Carl Peter Thunberg, who visited the Cape from 1772 to 1775, collected additional specimens of Wachendorfia, and Carl Linnaeus the Younger described some of these as W. graminifolia in 1781. Thunberg renamed the specimens described by Linnaeus, creating the invalid name W. graminea. Richard Anthony Salisbury created the names W. elata, W. humilis, W. pallida and W. brevifolia. Thunberg distinguished W. hirsuta and W. tenella, both in his 1811 book Flora Capensis - sistens plantas promontorii Bonæ Spei Africes - secundum systema sexuale emendatum. William Herbert distinguished W. paniculata var. β in Curtis's Botanical Magazine vol. 53 in 1826, which was raised to the status of species by Robert Sweet, who called it W. herbertii. In 1829, Karel Bořivoj Presl described Pedilonia violacea. Friedrich Wilhelm Klatt described Babiana multiflora in 1882. In 1949, Winsome Fanny Barker described W. brachyandra and W. parviflora (a later synonym of W. multiflora).

In their 1992 revision of the genus Wachendorfia, Nick Helme and Hans Peter Linder conclude that four species can be distinguished: W. thyrsiflora, W. paniculata, W. brachyandra and W. parviflora. John Manning and Peter Goldblatt recognised in 2000 that Babiana multiflora should be assigned to the genus Wachendorfia and so create the new combination W. multiflora. It has priority over its synonym W. parviflora because the original combination was published earlier. W. elata is a synonym of W. thyrsiflora, and all others should be treated as synonyms for W. paniculata, a very variable species, which shows a continuous intergrading of characters.

=== Names ===
The genus Wachendorfia is named in honor of Evert Jacob van Wachendorff, professor of botany and chemistry and later rector at the University of Utrecht in the 18th century.

=== Phylogeny ===
Comparison of homologous DNA has increased the insight in the phylogenetic relationships between the genera in the Haemodoroideae subfamily, and between the species of Wachendorfia. The following trees represent those insights.

== Ecology ==
The flowers of the species of Wachendorfia are enantiomorphic. The style is sometimes sharply deflected to the right, while in other plants it is bent to the left. In both morphs one of the three stamens is deflected to the same side as the style, whereas the remaining two curve in the opposite direction. This is thought to be a mechanism that enhances crosspollination and so boosts genetic diversity. Flowers of the species of Dilatris are also chirally dimorph, but here both left- and right-handed flowers are found on the same plants.
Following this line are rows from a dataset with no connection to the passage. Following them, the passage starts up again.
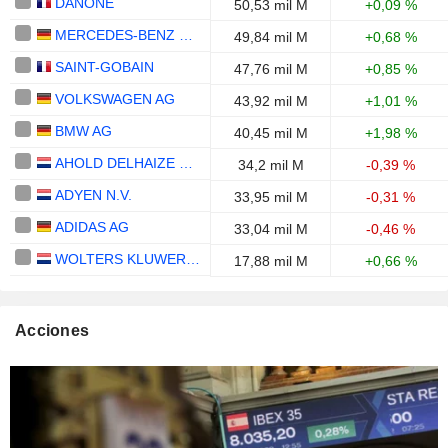
DANONE
50,53 mil M
+0,09 %
MERCEDES-BENZ GROUP AG
49,84 mil M
+0,68 %
SAINT-GOBAIN
47,76 mil M
+0,85 %
VOLKSWAGEN AG
43,92 mil M
+1,01 %
BMW AG
40,45 mil M
+1,98 %
AHOLD DELHAIZE N.V.
34,2 mil M
-0,39 %
ADYEN N.V.
33,95 mil M
-0,31 %
ADIDAS AG
33,04 mil M
-0,46 %
WOLTERS KLUWER N.V.
17,88 mil M
+0,66 %
Acciones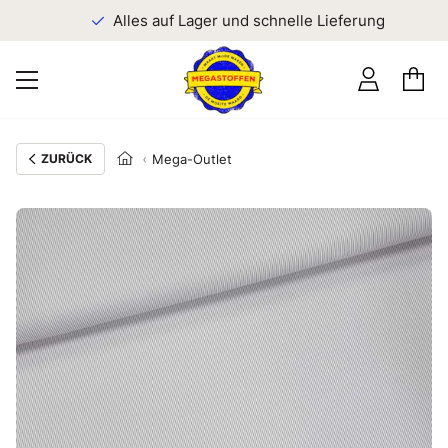
n
Alles auf Lager und schnelle Lieferung
ZURÜCK
Mega-Outlet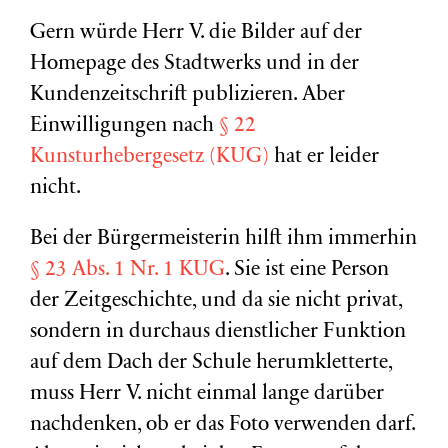
Gern würde Herr V. die Bilder auf der
Homepage des Stadtwerks und in der
Kundenzeitschrift publizieren. Aber
Einwilligungen nach
§ 22
Kunsturhebergesetz (KUG)
hat er leider
nicht.
Bei der Bürgermeisterin hilft ihm immerhin
§ 23 Abs. 1 Nr. 1 KUG
. Sie ist eine Person
der Zeitgeschichte, und da sie nicht privat,
sondern in durchaus dienstlicher Funktion
auf dem Dach der Schule herumkletterte,
muss Herr V. nicht einmal lange darüber
nachdenken, ob er das Foto verwenden darf.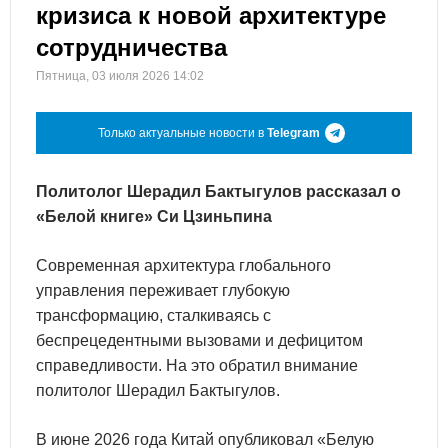
кризиса к новой архитектуре
сотрудничества
Пятница, 03 июля 2026 14:02
Только актуальные новости в
Telegram
Политолог Шерадил Бактыгулов рассказал о
«Белой книге» Си Цзиньпина
Современная архитектура глобального
управления переживает глубокую
трансформацию, сталкиваясь с
беспрецедентными вызовами и дефицитом
справедливости. На это обратил внимание
политолог Шерадил Бактыгулов.
В июне 2026 года Китай опубликовал «Белую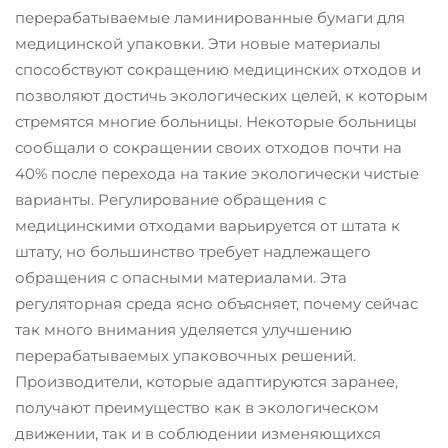
перерабатываемые ламинированные бумаги для
медицинской упаковки. Эти новые материалы
способствуют сокращению медицинских отходов и
позволяют достичь экологических целей, к которым
стремятся многие больницы. Некоторые больницы
сообщали о сокращении своих отходов почти на
40% после перехода на такие экологически чистые
варианты. Регулирование обращения с
медицинскими отходами варьируется от штата к
штату, но большинство требует надлежащего
обращения с опасными материалами. Эта
регуляторная среда ясно объясняет, почему сейчас
так много внимания уделяется улучшению
перерабатываемых упаковочных решений.
Производители, которые адаптируются заранее,
получают преимущество как в экологическом
движении, так и в соблюдении изменяющихся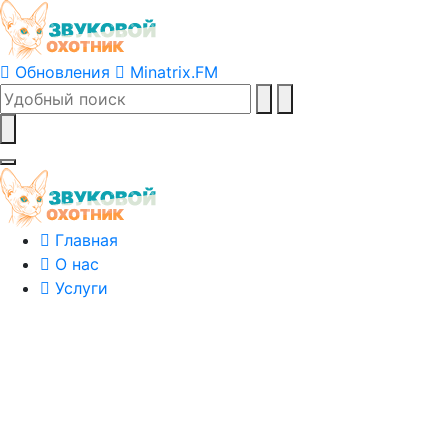
Обновления
Minatrix.FM
Главная
О нас
Услуги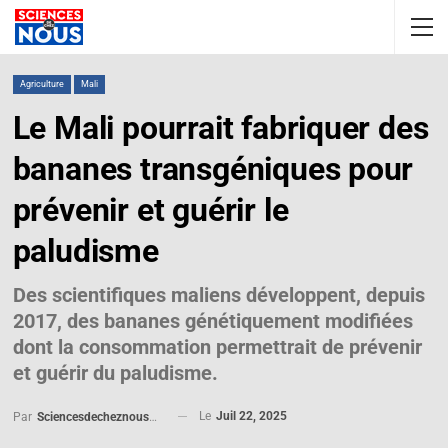
Agriculture
Mali
Le Mali pourrait fabriquer des
bananes transgéniques pour
prévenir et guérir le
paludisme
Des scientifiques maliens développent, depuis
2017, des bananes génétiquement modifiées
dont la consommation permettrait de prévenir
et guérir du paludisme.
Le
Juil 22, 2025
Par
Sciencesdecheznous@gmail.com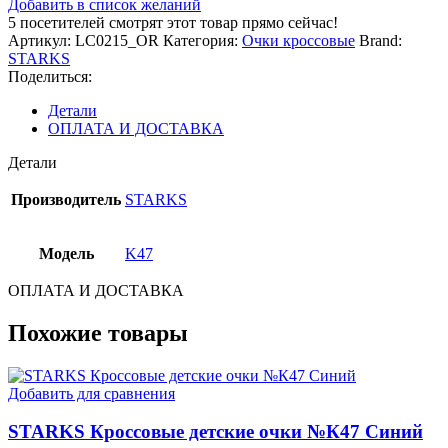
Добавить в список желаний
5
посетителей смотрят этот товар прямо сейчас!
Артикул:
LC0215_OR
Категория:
Очки кроссовые
Brand:
STARKS
Поделиться:
Детали
ОПЛАТА И ДОСТАВКА
Детали
Производитель
STARKS
Модель
K47
ОПЛАТА И ДОСТАВКА
Похожие товары
Добавить для сравнения
STARKS Кроссовые детские очки №К47 Синий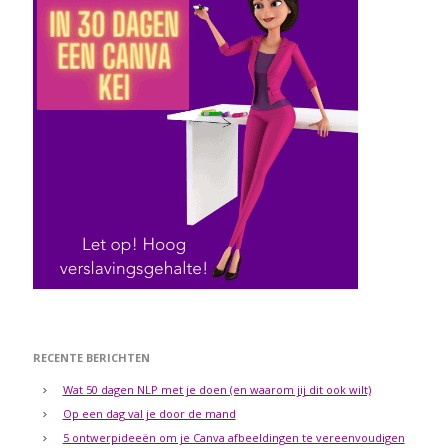
RECENTE BERICHTEN
Wat 50 dagen NLP met je doen (en waarom jij dit ook wilt)
Op een dag val je door de mand
5 ontwerpideeën om je Canva afbeeldingen te vereenvoudigen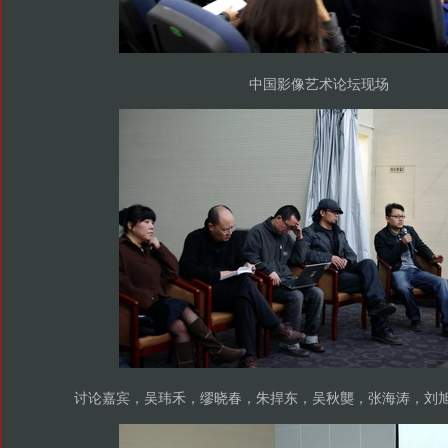
中国影像艺术论坛现场
讨论嘉宾，吴玮禾，缪晓春，朱捍东，吴秋龑，张海涛，刘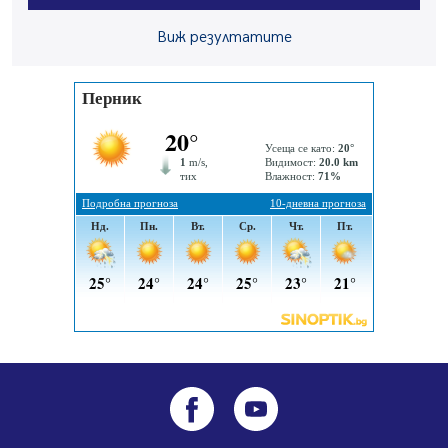
На 95 години почина Лиляна Десова
Виж резултатите
05.08.2026, 15:18
Радев: Работи се активно за запазването на
средствата по Плана за справедлив преход за
въглищните райони
05.08.2026, 14:57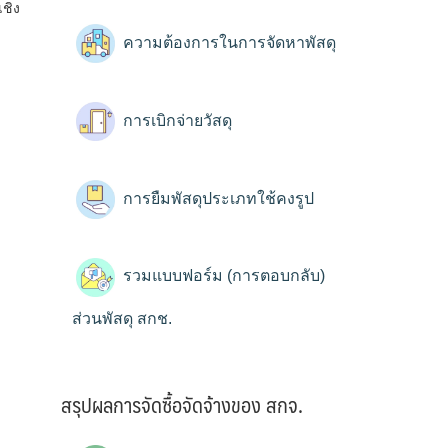
ชิง
ความต้องการในการจัดหาพัสดุ
การเบิกจ่ายวัสดุ
การยืมพัสดุประเภทใช้คงรูป
รวมแบบฟอร์ม (การตอบกลับ)
ส่วนพัสดุ สกช.
สรุปผลการจัดซื้อจัดจ้างของ สกจ.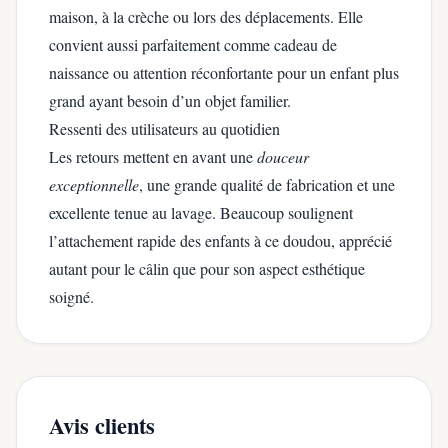
maison, à la crèche ou lors des déplacements. Elle
convient aussi parfaitement comme cadeau de
naissance ou attention réconfortante pour un enfant plus
grand ayant besoin d’un objet familier.
Ressenti des utilisateurs au quotidien
Les retours mettent en avant une
douceur
exceptionnelle
, une grande qualité de fabrication et une
excellente tenue au lavage. Beaucoup soulignent
l’attachement rapide des enfants à ce doudou, apprécié
autant pour le câlin que pour son aspect esthétique
soigné.
Avis clients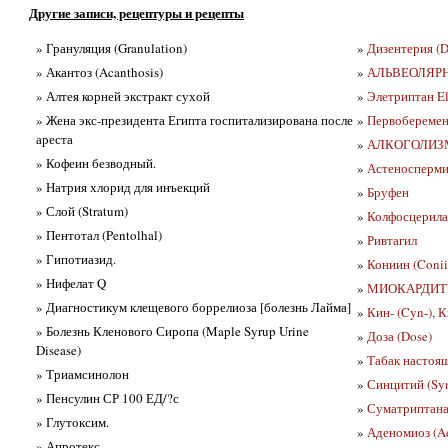
Другие записи, рецептуры и рецепты
» Грануляция (Granulation)
»
Дизентерия (D
» Акантоз (Acanthosis)
»
АЛЬВЕОЛЯР
» Алтея корней экстракт сухой
»
Элетриптан El
» Жена экс-президента Египта госпитализирована после
»
Первобеременн
ареста
»
АЛКОГОЛИЗ
» Кофеин безводный.
»
Астеноспермия
» Натрия хлорид для инъекций
»
Бруфен
» Слой (Stratum)
»
Колфосцерила п
» Пентотал (Pentolhal)
»
Ривтагил
» Гипотиазид.
»
Кониин (Conii
» Нифелат Q
»
МИОКАРДИТ
» Диагностикум клещевого боррелиоза [болезнь Лайма]
»
Кин- (Cyn-), К
» Болезнь Кленового Сиропа (Maple Syrup Urine
»
Доза (Dose)
Disease)
»
Табак настоящ
» Триамсинолон
»
Синцитий (Syn
» Пенсулин СР 100 ЕД/?с
»
Суматриптана
» Глутоксим.
»
Аденомиоз (A
» Апротекс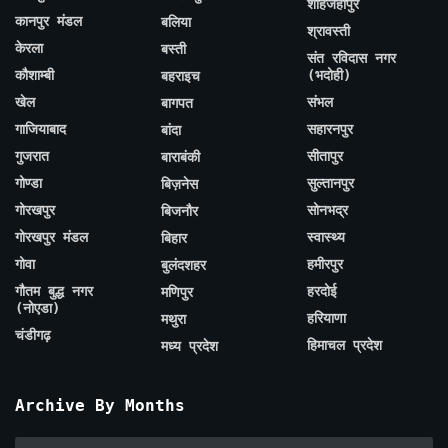
शाहजहाँपुर
कानपुर मंडल
बलिया
श्रावस्ती
केरला
बस्ती
संत रविदास नगर
कौशाम्बी
(भदोही)
बहराइच
खेल
संभल
बागपत
गाजियाबाद
सहारनपुर
बांदा
गुजरात
सीतापुर
बाराबंकी
गोण्डा
सुल्तानपुर
बिज़नेस
गोरखपुर
सोनभद्र
बिजनौर
गोरखपुर मंडल
स्वास्थ्य
बिहार
गोवा
हमीरपुर
बुलंदशहर
गौतम बुद्ध नगर
हरदोई
मणिपुर
(नोएडा)
हरियाणा
मथुरा
चंडीगढ़
हिमाचल प्रदेश
मध्य प्रदेश
Archive By Months
Archive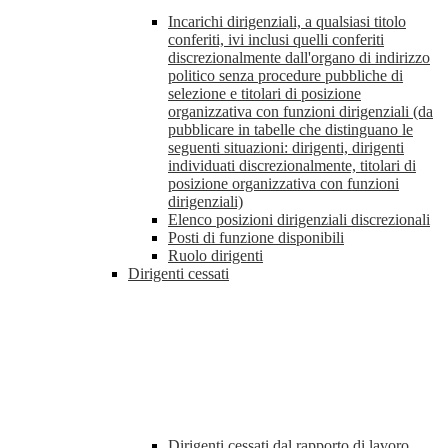
Incarichi dirigenziali, a qualsiasi titolo
conferiti, ivi inclusi quelli conferiti
discrezionalmente dall'organo di indirizzo
politico senza procedure pubbliche di
selezione e titolari di posizione
organizzativa con funzioni dirigenziali (da
pubblicare in tabelle che distinguano le
seguenti situazioni: dirigenti, dirigenti
individuati discrezionalmente, titolari di
posizione organizzativa con funzioni
dirigenziali)
Elenco posizioni dirigenziali discrezionali
Posti di funzione disponibili
Ruolo dirigenti
Dirigenti cessati
Dirigenti cessati dal rapporto di lavoro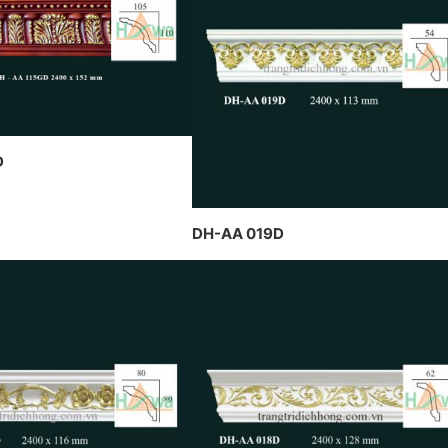
t
THIẾT KẾ VÀ THI CÔNG THEO
IỆN TẠI PENHOUSE
H
PHONG CÁCH TRANG TRÍ NỘI
H
THẤT PHÁP
D
DH-AA 019D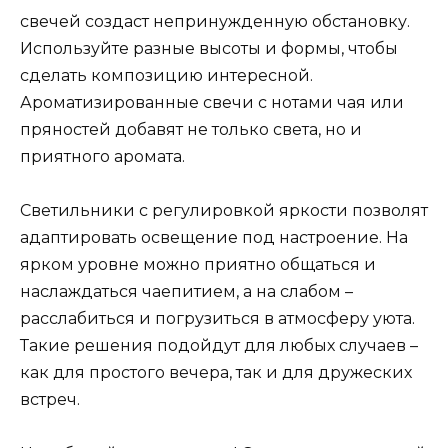
свечей создаст непринужденную обстановку.
Используйте разные высоты и формы, чтобы
сделать композицию интересной.
Ароматизированные свечи с нотами чая или
пряностей добавят не только света, но и
приятного аромата.
Светильники с регулировкой яркости позволят
адаптировать освещение под настроение. На
ярком уровне можно приятно общаться и
наслаждаться чаепитием, а на слабом –
расслабиться и погрузиться в атмосферу уюта.
Такие решения подойдут для любых случаев –
как для простого вечера, так и для дружеских
встреч.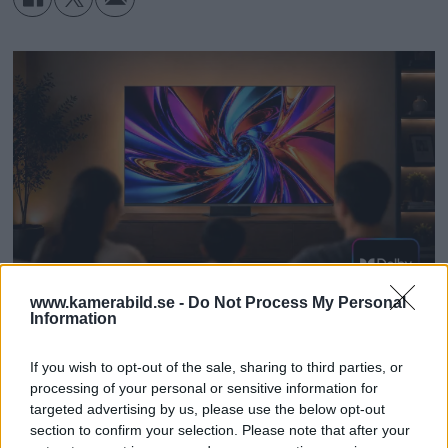
www.kamerabild.se -
Do Not Process My Personal
Information
Dolby Vision 2 lanseras –
If you wish to opt-out of the sale, sharing to third parties, or
nästa generation HDR ger
processing of your personal or sensitive information for
targeted advertising by us, please use the below opt-out
bättre bild
section to confirm your selection. Please note that after your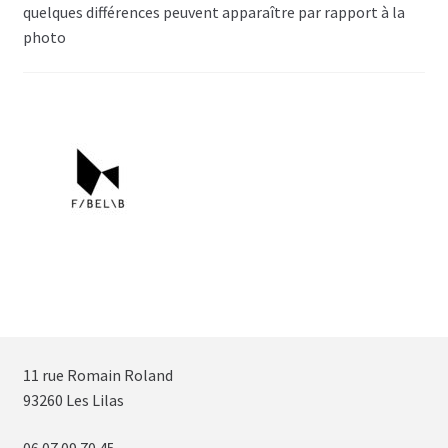
quelques différences peuvent apparaître par rapport à la
photo
11 rue Romain Roland
93260 Les Lilas
06 07 09 70 45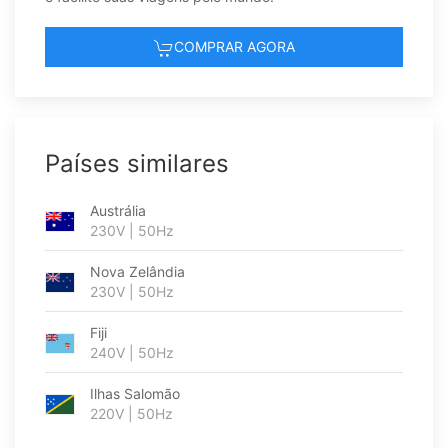
COMPRAR AGORA
Países similares
Austrália
230V | 50Hz
Nova Zelândia
230V | 50Hz
Fiji
240V | 50Hz
Ilhas Salomão
220V | 50Hz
Two species, W. thyrsiflora and W. brachyandra, grow in permanently moist environments such as the banks of streams and seeps, whereas the other two, W. multiflora and W. paniculata, grow in locations that are dry, at least seasonally dry. All species flower during spring and early summer, but there are differences in flowering time. W. multiflora has its blooms in August and September. W. paniculata has a long flowering period, rather later at higher altitudes. W. thyrsiflora can often flower during summer, probably reflecting that it does not suffer from water-stress because it grows in permanently moist environments.

== Cultivation ==
Slightly frost hardy, Wachendorfias thrive outdoors in warm, near frost-free environments as an ornamental plant. Most require moist, well drained soils in a sunny position. Some are ideal for bog gardens. Propagation is via seed or division.